Are these Tx chain and Rx chains the correct way to implement this transmission?
No. When you want to transmit a real cosine in passband, then you need a single complex tone in baseband. Not a real one. Otherwise, you'll have two real tones on the air, one at the mixing frequency + cosine frequency, and one at the mixing frequency - cosine frequency.
But maybe, you wanted that, I'm not sure from your description. However, the fact that you're calling things "chirp" makes this unlikely.
Then, a real-valued sampled signal at a sampling rate of 60 MHz can't represent 56 MHz. The highest frequency it can represent is less than 30 MHz. Nyquist (The Nyquist-Shannon sampling theorem, to be exact)!
Also, you can't throw away the imaginary part in your receiver: you have no knowledge of your phase. So, you're unsynchronized in phase, and then you can't assume that the real signal you've sent is received as real signal. Especially if this, as I might guess, is about channel estimation or radar, you can't make that assumption.
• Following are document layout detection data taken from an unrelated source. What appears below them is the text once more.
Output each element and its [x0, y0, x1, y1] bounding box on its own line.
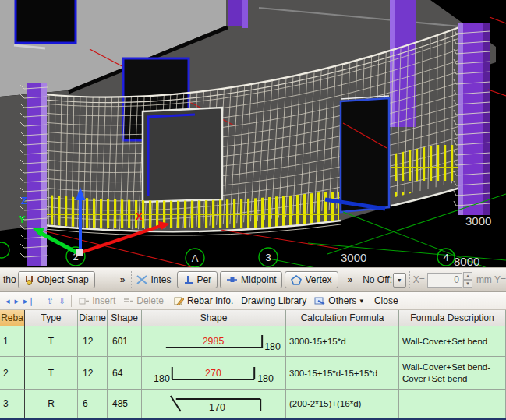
separator	[409, 271, 410, 288]
header-shape[interactable]: Shape	[142, 310, 286, 326]
formula-description: Wall-Cover+Set bend-Cover+Set bend	[399, 357, 506, 390]
delete-label: Delete	[136, 295, 164, 306]
3d-viewport[interactable]: 2 A 3 4 3000 3000 8000 Z Y X	[0, 0, 506, 267]
table-row[interactable]: 2 T 12 64 180 270 180 300-15+15*d-15+15*…	[0, 357, 506, 390]
svg-text:180: 180	[257, 372, 274, 383]
midpoint-snap-button[interactable]: Midpoint	[220, 271, 282, 288]
svg-text:170: 170	[209, 401, 225, 412]
delete-button[interactable]: Delete	[119, 294, 168, 308]
dim-3000-bottom: 3000	[341, 251, 366, 264]
vertex-snap-button[interactable]: Vertex	[285, 271, 338, 288]
edit-toolbar: ◂ ▸ ▸❘ ⇧ ⇩ Insert Delete Rebar Info. Dra…	[0, 292, 506, 310]
row-number: 3	[0, 390, 25, 418]
table-header-row: Reba Type Diame Shape Shape Calculation …	[0, 310, 506, 326]
shape-drawing: 180 270 180	[142, 357, 286, 390]
separator	[41, 295, 41, 307]
bubble-4: 4	[443, 252, 448, 263]
shape-code: 64	[108, 357, 142, 390]
shape-code: 601	[108, 326, 142, 357]
rebar-type: T	[25, 357, 78, 390]
bubble-3: 3	[265, 252, 271, 263]
others-dropdown-icon: ▾	[359, 297, 363, 305]
x-coordinate-label: X=	[413, 274, 425, 285]
row-number: 2	[0, 357, 25, 390]
shape-drawing: 2985 180	[142, 326, 286, 357]
no-offset-label: No Off:	[363, 274, 392, 285]
snap-toolbar: tho Object Snap » Intes Per Midpoint Ver…	[0, 267, 506, 292]
rebar-type: R	[25, 390, 78, 418]
delete-icon	[123, 297, 133, 305]
rebar-diameter: 12	[78, 326, 108, 357]
close-button[interactable]: Close	[370, 294, 402, 308]
midpoint-label: Midpoint	[241, 274, 276, 285]
toolbar-overflow-1[interactable]: »	[117, 274, 129, 285]
object-snap-icon	[24, 275, 34, 285]
ortho-label: tho	[3, 274, 16, 285]
others-button[interactable]: Others ▾	[310, 294, 367, 308]
header-type[interactable]: Type	[25, 310, 78, 326]
vertex-icon	[291, 275, 302, 285]
svg-text:180: 180	[154, 372, 170, 383]
object-snap-label: Object Snap	[37, 274, 89, 285]
application-window: 2 A 3 4 3000 3000 8000 Z Y X	[0, 0, 506, 420]
axis-y-label: Y	[19, 214, 26, 225]
axis-z-label: Z	[21, 195, 27, 206]
header-formula[interactable]: Calculation Formula	[286, 310, 399, 326]
axis-x-label: X	[136, 210, 143, 222]
header-shape-code[interactable]: Shape	[108, 310, 142, 326]
intersection-label: Intes	[150, 274, 171, 285]
rebar-info-button[interactable]: Rebar Info.	[170, 294, 237, 308]
object-snap-button[interactable]: Object Snap	[18, 271, 95, 288]
x-coordinate-spinner[interactable]: ▲▼	[463, 272, 472, 288]
others-label: Others	[328, 295, 356, 306]
close-label: Close	[374, 295, 398, 306]
rebar-table: Reba Type Diame Shape Shape Calculation …	[0, 310, 506, 418]
separator	[71, 295, 72, 307]
unit-y-label: mm Y=	[476, 274, 506, 285]
row-number: 1	[0, 326, 25, 357]
midpoint-icon	[226, 276, 238, 284]
svg-text:270: 270	[205, 367, 221, 378]
rebar-type: T	[25, 326, 78, 357]
calculation-formula: (200-2*15)+(16*d)	[286, 390, 399, 418]
table-row[interactable]: 3 R 6 485 170 (200-2*15)+(16*d)	[0, 390, 506, 418]
intersection-snap[interactable]: Intes	[135, 272, 172, 288]
perpendicular-snap-button[interactable]: Per	[177, 271, 218, 288]
header-diameter[interactable]: Diame	[78, 310, 108, 326]
column-left-face	[41, 83, 47, 266]
separator	[131, 271, 132, 288]
drawing-library-label: Drawing Library	[241, 295, 306, 306]
shape-code: 485	[108, 390, 142, 418]
header-description[interactable]: Formula Description	[399, 310, 506, 326]
ortho-button-partial[interactable]: tho	[2, 272, 18, 288]
header-rebar[interactable]: Reba	[0, 310, 25, 326]
column-top-a-face	[242, 0, 248, 28]
formula-description	[399, 390, 506, 418]
perpendicular-label: Per	[196, 274, 211, 285]
insert-button[interactable]: Insert	[75, 294, 119, 308]
move-down-icon[interactable]: ⇩	[56, 296, 68, 306]
intersection-icon	[136, 275, 147, 284]
x-coordinate-input[interactable]: 0	[427, 273, 462, 288]
drawing-library-button[interactable]: Drawing Library	[237, 294, 310, 308]
svg-text:2985: 2985	[203, 335, 225, 346]
perpendicular-icon	[183, 275, 193, 284]
calculation-formula: 3000-15+15*d	[286, 326, 399, 357]
no-offset-dropdown[interactable]: ▼	[393, 273, 406, 288]
column-right-face	[458, 23, 463, 215]
spinner-down-icon[interactable]: ▼	[463, 280, 472, 288]
move-up-icon[interactable]: ⇧	[44, 296, 56, 306]
table-row[interactable]: 1 T 12 601 2985 180 3000-15+15*d Wall-Co…	[0, 326, 506, 357]
rebar-info-icon	[174, 296, 184, 305]
toolbar-overflow-2[interactable]: »	[345, 274, 356, 285]
nav-next-icon[interactable]: ▸	[12, 296, 22, 306]
separator	[359, 271, 359, 288]
nav-last-icon[interactable]: ▸❘	[21, 296, 37, 306]
spinner-up-icon[interactable]: ▲	[463, 272, 472, 280]
nav-previous-icon[interactable]: ◂	[3, 296, 12, 306]
others-icon	[314, 297, 325, 305]
shape-drawing: 170	[142, 390, 286, 418]
insert-label: Insert	[92, 295, 115, 306]
rebar-info-label: Rebar Info.	[187, 295, 233, 306]
formula-description: Wall-Cover+Set bend	[399, 326, 506, 357]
So, I'm sorry but: you really need to refresh your education on sampling theory, and on what equivalent complex baseband and bandpass signals are, first!
I think I can't since the RF BW is 112 MHz (full BW) around the center frequency, but am I wrong?
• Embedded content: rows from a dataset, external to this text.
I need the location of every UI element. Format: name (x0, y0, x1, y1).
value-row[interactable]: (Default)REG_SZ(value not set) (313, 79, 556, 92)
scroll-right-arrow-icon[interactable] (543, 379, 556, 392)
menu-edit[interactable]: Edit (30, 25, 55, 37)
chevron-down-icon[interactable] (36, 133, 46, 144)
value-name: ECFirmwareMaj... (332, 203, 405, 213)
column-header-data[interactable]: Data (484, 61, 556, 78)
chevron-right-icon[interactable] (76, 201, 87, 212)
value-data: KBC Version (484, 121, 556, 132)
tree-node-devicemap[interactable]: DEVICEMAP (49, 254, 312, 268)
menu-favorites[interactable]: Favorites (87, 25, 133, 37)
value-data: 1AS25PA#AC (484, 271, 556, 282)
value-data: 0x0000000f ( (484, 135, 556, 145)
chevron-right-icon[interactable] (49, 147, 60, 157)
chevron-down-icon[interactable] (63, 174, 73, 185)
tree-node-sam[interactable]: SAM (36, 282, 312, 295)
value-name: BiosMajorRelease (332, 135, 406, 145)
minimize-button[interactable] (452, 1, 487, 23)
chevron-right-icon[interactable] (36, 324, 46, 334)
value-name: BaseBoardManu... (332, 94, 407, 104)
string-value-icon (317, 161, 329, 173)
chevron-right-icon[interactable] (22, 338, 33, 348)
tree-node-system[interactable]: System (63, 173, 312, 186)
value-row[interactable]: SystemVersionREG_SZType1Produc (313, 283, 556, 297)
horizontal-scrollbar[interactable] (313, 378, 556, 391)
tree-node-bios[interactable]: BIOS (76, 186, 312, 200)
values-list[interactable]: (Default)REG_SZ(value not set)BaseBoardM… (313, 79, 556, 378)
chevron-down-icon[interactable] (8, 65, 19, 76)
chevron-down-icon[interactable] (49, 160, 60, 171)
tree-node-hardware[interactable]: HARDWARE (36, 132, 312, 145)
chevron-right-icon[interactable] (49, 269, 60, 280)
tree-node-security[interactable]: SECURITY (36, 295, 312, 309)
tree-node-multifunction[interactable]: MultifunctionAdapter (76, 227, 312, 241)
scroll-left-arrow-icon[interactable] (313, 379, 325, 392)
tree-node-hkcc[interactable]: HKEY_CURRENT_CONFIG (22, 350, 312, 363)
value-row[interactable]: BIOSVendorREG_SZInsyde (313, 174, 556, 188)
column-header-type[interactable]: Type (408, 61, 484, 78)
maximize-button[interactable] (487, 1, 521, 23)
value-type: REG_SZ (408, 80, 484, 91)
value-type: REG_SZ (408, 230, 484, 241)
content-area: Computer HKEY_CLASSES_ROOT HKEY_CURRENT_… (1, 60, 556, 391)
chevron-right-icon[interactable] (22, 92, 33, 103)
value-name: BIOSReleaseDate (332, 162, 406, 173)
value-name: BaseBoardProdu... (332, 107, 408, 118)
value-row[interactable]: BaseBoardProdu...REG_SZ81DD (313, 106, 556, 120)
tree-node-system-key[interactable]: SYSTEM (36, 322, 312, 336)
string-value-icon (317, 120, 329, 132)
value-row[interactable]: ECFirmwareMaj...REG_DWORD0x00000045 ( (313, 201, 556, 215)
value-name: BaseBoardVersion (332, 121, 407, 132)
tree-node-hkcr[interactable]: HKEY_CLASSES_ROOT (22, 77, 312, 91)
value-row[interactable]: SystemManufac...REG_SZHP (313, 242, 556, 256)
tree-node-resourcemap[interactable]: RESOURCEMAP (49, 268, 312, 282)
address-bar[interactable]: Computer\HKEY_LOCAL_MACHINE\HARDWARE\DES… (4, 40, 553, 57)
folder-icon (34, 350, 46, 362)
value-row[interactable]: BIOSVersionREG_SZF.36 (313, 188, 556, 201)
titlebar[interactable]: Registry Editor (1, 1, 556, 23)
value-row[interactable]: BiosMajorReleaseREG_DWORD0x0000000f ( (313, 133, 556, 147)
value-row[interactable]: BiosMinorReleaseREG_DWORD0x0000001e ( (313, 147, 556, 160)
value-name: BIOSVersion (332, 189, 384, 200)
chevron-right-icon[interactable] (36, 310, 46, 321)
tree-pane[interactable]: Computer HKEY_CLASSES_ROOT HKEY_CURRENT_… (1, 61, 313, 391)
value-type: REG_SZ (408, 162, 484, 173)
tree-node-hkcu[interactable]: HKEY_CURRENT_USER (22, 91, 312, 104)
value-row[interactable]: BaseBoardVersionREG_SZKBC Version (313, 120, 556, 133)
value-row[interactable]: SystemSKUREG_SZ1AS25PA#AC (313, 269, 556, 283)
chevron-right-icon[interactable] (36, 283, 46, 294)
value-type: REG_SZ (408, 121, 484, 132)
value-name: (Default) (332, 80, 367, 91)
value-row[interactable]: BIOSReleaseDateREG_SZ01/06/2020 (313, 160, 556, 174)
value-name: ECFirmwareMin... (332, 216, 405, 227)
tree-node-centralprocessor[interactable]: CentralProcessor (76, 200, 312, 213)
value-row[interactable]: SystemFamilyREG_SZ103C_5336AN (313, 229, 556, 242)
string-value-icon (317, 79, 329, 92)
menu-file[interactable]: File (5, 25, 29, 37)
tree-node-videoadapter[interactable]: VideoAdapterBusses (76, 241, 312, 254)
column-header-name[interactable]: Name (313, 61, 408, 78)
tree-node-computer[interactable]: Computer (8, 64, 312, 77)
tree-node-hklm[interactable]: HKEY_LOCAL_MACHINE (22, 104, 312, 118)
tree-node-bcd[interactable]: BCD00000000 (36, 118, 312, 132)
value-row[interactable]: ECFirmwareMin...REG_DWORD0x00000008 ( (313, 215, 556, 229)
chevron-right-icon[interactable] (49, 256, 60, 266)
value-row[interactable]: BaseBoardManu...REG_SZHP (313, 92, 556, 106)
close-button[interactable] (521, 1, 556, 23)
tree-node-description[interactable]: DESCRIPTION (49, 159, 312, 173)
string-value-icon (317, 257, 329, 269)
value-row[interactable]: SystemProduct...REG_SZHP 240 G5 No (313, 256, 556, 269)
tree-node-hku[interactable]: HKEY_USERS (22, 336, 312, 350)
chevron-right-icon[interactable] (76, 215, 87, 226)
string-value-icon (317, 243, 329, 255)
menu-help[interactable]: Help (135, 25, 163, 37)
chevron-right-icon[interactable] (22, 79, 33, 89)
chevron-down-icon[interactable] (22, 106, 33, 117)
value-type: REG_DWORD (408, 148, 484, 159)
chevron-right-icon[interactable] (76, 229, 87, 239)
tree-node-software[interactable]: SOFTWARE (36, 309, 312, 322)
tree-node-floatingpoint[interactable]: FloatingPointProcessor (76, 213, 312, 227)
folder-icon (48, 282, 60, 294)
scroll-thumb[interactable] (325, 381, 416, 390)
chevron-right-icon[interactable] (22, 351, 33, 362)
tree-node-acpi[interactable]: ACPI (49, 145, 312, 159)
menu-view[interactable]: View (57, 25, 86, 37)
Yes, the bandwidth is 56 MHz, not twice that.
Also, delete the file sink on the transmitter site: that signal you're transmitting is deterministic, and it's easier to just recreate it than read it from a file; in fact, that file sink hurts a lot, since you need to generate samples at a pretty high rate under hard real-time constraints. You're trying to write 60 MS/s · 32 bit/S = 1.92 Gb/s to a storage device; that takes computational power and bus bandwidth away from your PC, and acts as an artificial slow down.
I've seen few SSDs that can sustain that rate for a significant amount of time under these constraints.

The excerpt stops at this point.